宮田貴章 原著論文 (2009年度)

Masataka Fukuoka, Hideyuki Nakanishi, Tomohisa Norisuye, and Qui Tran-Cong-Miyata
“Light Scattering Study on the Mode-Selection Process in Reversible Phase Separation of a Photoreactive Polymer Mixture”
J. Phys. Chem. B, Vol. 113, 14950-14956 (2009)

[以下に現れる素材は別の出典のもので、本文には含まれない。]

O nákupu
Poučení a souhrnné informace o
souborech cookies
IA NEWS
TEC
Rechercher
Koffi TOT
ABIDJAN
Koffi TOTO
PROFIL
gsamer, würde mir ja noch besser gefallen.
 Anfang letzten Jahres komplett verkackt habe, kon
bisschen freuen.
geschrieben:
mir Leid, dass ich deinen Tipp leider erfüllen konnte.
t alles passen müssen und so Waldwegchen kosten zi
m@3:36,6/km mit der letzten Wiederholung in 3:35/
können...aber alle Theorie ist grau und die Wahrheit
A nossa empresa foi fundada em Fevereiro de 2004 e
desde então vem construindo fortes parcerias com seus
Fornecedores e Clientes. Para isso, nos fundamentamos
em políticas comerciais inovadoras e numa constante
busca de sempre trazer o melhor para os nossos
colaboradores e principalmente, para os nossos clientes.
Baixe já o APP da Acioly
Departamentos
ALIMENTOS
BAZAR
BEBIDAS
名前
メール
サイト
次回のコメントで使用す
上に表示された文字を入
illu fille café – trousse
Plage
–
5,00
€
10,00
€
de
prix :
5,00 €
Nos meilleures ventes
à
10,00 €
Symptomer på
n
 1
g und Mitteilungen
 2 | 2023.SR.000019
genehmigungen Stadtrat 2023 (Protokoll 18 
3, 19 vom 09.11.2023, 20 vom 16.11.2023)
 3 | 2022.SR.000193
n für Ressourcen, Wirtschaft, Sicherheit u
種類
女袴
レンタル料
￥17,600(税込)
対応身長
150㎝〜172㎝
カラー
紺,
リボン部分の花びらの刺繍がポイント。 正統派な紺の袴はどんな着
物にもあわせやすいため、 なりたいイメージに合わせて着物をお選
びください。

【概要】紫外光と熱で駆動したアゾベンゼンの 光異性化反応を、ポリスチレン/ポリ(ビニルメチルエーテル)(PS/ PVME) の相分離とカップリングさせることによって、相分離を可逆的に駆動した。その可逆的変化を光散乱測定装置でin situ 観測した。結果として、熱で相分離を誘起した場合は相分離構造の周期(モード)選択性が見られなかったが、光反応を用いた場合では、モード選択過程が観測された。これらの結果は、以前報告した可逆の光架橋で駆動した相分離の動力学の結果[Macromolecules 40, 5566 (2007)]と一致したことがわかった。
Dan-Thuy Van-Pham, Kazuhiro Sorioka, Tomohisa Norisuye, and Qui Tran-Cong-Miyata
“Physical Aging of Photo-Crosslinked Poly(ethyl acrylate) Observed in the Nanometer Scales by Mach-Zehnder Interferometry”
Polymer Journal, Vol. 41, 260-265 (2009)
【概要】光架橋されたポリエチルアクリレート(PEA)のナノメータスケール域における変形をMach-Zehnder 干渉計によって in situ 計測した。365 nm 紫外光の照射下で、PEA 鎖上のアントラセンは二量化され、PEA ネットワークが形成される。この反応を紫外可視分光光度計で追跡し、その動力学を Kolrausch-Williams-Watts の経験式より解析した。一方、Mach-Zehnder 干渉計を用い、この架橋反応に誘起された PEA の変形とその緩和過程を直接かつin situ 測定・解析した。結果として、緩和過程は試料の放置する時間(Aging Time)の指数関数に従って、進行することがわかった。最後に、様々な光架橋の条件下で引き起こしたひずみは、無次元化した換算時間に対して一つの曲線(マスターカーブ)で表すことができ、Aging 過程におけるひずみの緩和がある普遍な法則に従っていることを示唆していることことを見出した。